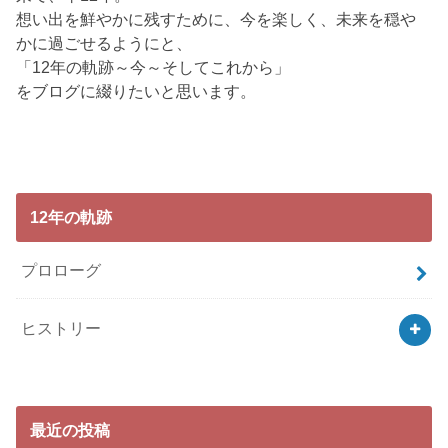
想い出を鮮やかに残すために、今を楽しく、未来を穏や
かに過ごせるようにと、
「12年の軌跡～今～そしてこれから」
をブログに綴りたいと思います。
12年の軌跡
プロローグ
ヒストリー
最近の投稿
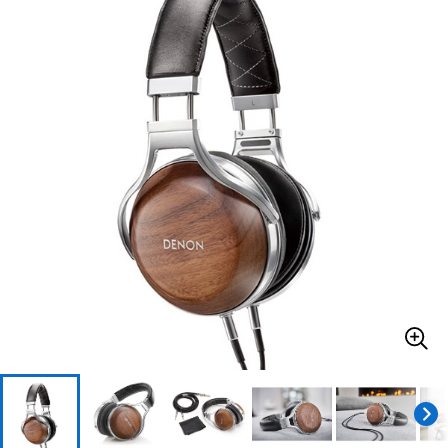
ベース
ウクレレ
ドラム
パーカッション
キーボード
電子ピアノ
管楽器
その他楽器
アンプ
エフェクター
DJ機器
DTM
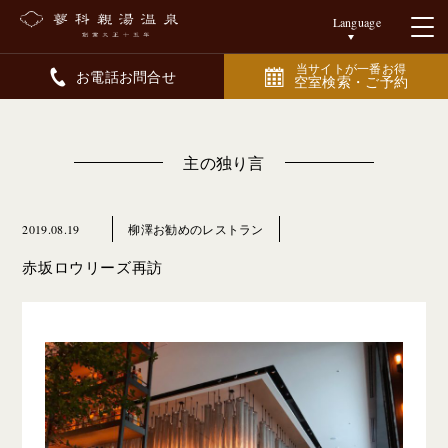
Language
当サイトが一番お得
お電話お問合せ
空室検索・ご予約
主の独り言
2019.08.19
柳澤お勧めのレストラン
赤坂ロウリーズ再訪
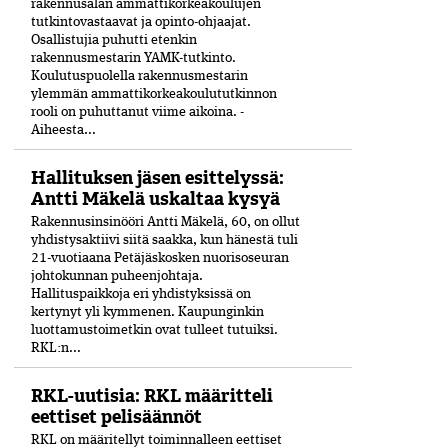
rakennusalan ammattikorkeakoulujen
tutkintovastaavat ja opinto-ohjaajat.
Osallistujia puhutti etenkin
rakennusmestarin YAMK-tutkinto.
Koulutuspuolella rakennusmestarin
ylemmän ammattikorkeakoulututkinnon
rooli on puhuttanut viime ­aikoina. ­
Aiheesta...
Hallituksen jäsen esittelyssä:
Antti Mäkelä uskaltaa kysyä
Rakennusinsinööri Antti Mäkelä, 60, on ollut
yhdistysaktiivi siitä saakka, kun hänestä tuli
21-vuo­tiaana Petäjäskosken nuoriso­seuran
johtokunnan puheenjohtaja.
Hallituspaikkoja eri yhdistyksissä on
kertynyt yli kymmenen. Kaupunginkin
luottamustoimetkin ovat tulleet tutuiksi.
RKL:n...
RKL-uutisia: RKL määritteli
eettiset pelisäännöt
RKL on määritellyt toiminnalleen eettiset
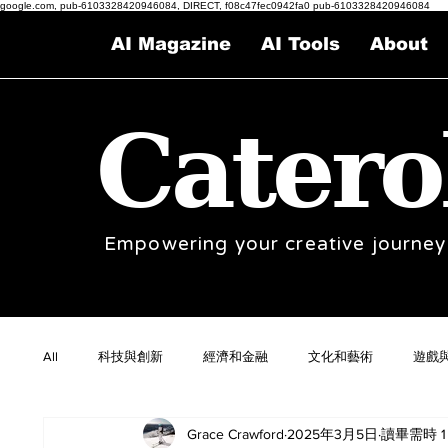
google.com, pub-6103328420946084, DIRECT, f08c47fec0942fa0 pub-6103328420946084
AI Magazine
AI Tools
About
Catero
Empowering your creative journey
All
科技與創新
經濟和金融
文化和藝術
遊戲
Grace Crawford
2025年3月5日
讀畢需時 1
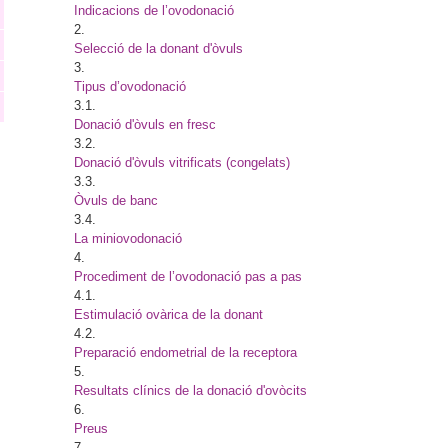
Indicacions de l’ovodonació
2.
Selecció de la donant d'òvuls
3.
Tipus d’ovodonació
3.1.
Donació d'òvuls en fresc
3.2.
Donació d'òvuls vitrificats (congelats)
3.3.
Òvuls de banc
3.4.
La miniovodonació
4.
Procediment de l’ovodonació pas a pas
4.1.
Estimulació ovàrica de la donant
4.2.
Preparació endometrial de la receptora
5.
Resultats clínics de la donació d'ovòcits
6.
Preus
7.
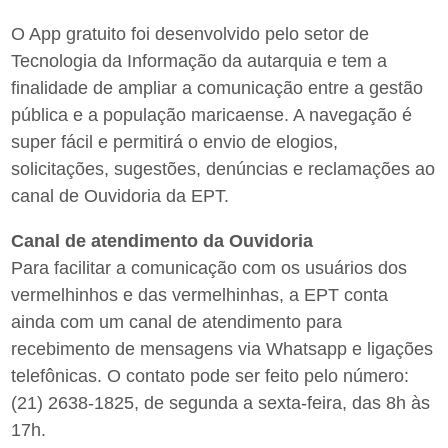
O App gratuito foi desenvolvido pelo setor de
Tecnologia da Informação da autarquia e tem a
finalidade de ampliar a comunicação entre a gestão
pública e a população maricaense. A navegação é
super fácil e permitirá o envio de elogios,
solicitações, sugestões, denúncias e reclamações ao
canal de Ouvidoria da EPT.
Canal de atendimento da Ouvidoria
Para facilitar a comunicação com os usuários dos
vermelhinhos e das vermelhinhas, a EPT conta
ainda com um canal de atendimento para
recebimento de mensagens via Whatsapp e ligações
telefônicas. O contato pode ser feito pelo número:
(21) 2638-1825, de segunda a sexta-feira, das 8h às
17h.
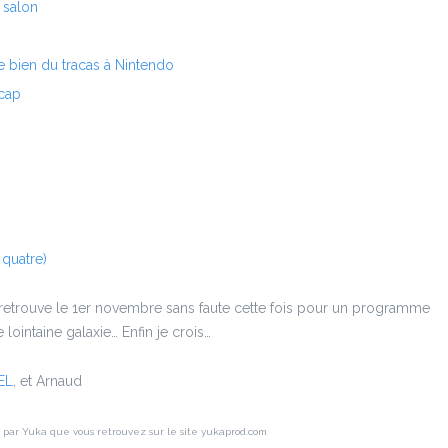
 salon
 bien du tracas à Nintendo
écap
 quatre)
e retrouve le 1er novembre sans faute cette fois pour un programme
 lointaine galaxie… Enfin je crois…
EL
, et Arnaud
t par Yuka que vous retrouvez sur le site yukaprod.com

# The problem
The listing above should be transcribed word for word, with its pictures left out.

# Your solution
想い出を鮮やかに残すために、今を楽しく、未来を穏や
かに過ごせるようにと、
「12年の軌跡～今～そしてこれから」
をブログに綴りたいと思います。
12年の軌跡
プロローグ
ヒストリー
最近の投稿
ベース
ウクレレ
ドラム
パーカッション
キーボード
電子ピアノ
管楽器
その他楽器
アンプ
エフェクター
DJ機器
DTM
Language
当サイトが一番お得
お電話お問合せ
空室検索・ご予約
主の独り言
2019.08.19
柳澤お勧めのレストラン
赤坂ロウリーズ再訪
rakennusalan ammattikorkeakoulujen
tutkintovastaavat ja opinto-ohjaajat.
Osallistujia puhutti etenkin
rakennusmestarin YAMK-tutkinto.
Koulutuspuolella rakennusmestarin
ylemmän ammattikorkeakoulututkinnon
rooli on puhuttanut viime ­aikoina. ­
Aiheesta...
Hallituksen jäsen esittelyssä:
Antti Mäkelä uskaltaa kysyä
Rakennusinsinööri Antti Mäkelä, 60, on ollut
yhdistysaktiivi siitä saakka, kun hänestä tuli
21-vuo­tiaana Petäjäskosken nuoriso­seuran
johtokunnan puheenjohtaja.
Hallituspaikkoja eri yhdistyksissä on
kertynyt yli kymmenen. Kaupunginkin
luottamustoimetkin ovat tulleet tutuiksi.
RKL:n...
RKL-uutisia: RKL määritteli
eettiset pelisäännöt
RKL on määritellyt toiminnalleen eettiset
google.com, pub-6103328420946084, DIRECT, f08c47fec0942fa0 pub-6103328420946084
AI Magazine
AI Tools
About
Catero
Empowering your creative journey
All
科技與創新
經濟和金融
文化和藝術
遊戲
Grace Crawford
2025年3月5日
讀畢需時 1
Indicacions de l’ovodonació
2.
Selecció de la donant d'òvuls
3.
Tipus d’ovodonació
3.1.
Donació d'òvuls en fresc
3.2.
Donació d'òvuls vitrificats (congelats)
3.3.
Òvuls de banc
3.4.
La miniovodonació
4.
Procediment de l’ovodonació pas a pas
4.1.
Estimulació ovàrica de la donant
4.2.
Preparació endometrial de la receptora
5.
Resultats clínics de la donació d'ovòcits
6.
Preus
7.
O App gratuito foi desenvolvido pelo setor de
Tecnologia da Informação da autarquia e tem a
finalidade de ampliar a comunicação entre a gestão
pública e a população maricaense. A navegação é
super fácil e permitirá o envio de elogios,
solicitações, sugestões, denúncias e reclamações ao
canal de Ouvidoria da EPT.
Canal de atendimento da Ouvidoria
Para facilitar a comunicação com os usuários dos
vermelhinhos e das vermelhinhas, a EPT conta
ainda com um canal de atendimento para
recebimento de mensagens via Whatsapp e ligações
telefônicas. O contato pode ser feito pelo número:
(21) 2638-1825, de segunda a sexta-feira, das 8h às
17h.
 salon
 bien du tracas à Nintendo
écap
 quatre)
e retrouve le 1er novembre sans faute cette fois pour un programme
 lointaine galaxie… Enfin je crois…
EL
, et Arnaud
t par Yuka que vous retrouvez sur le site yukaprod.com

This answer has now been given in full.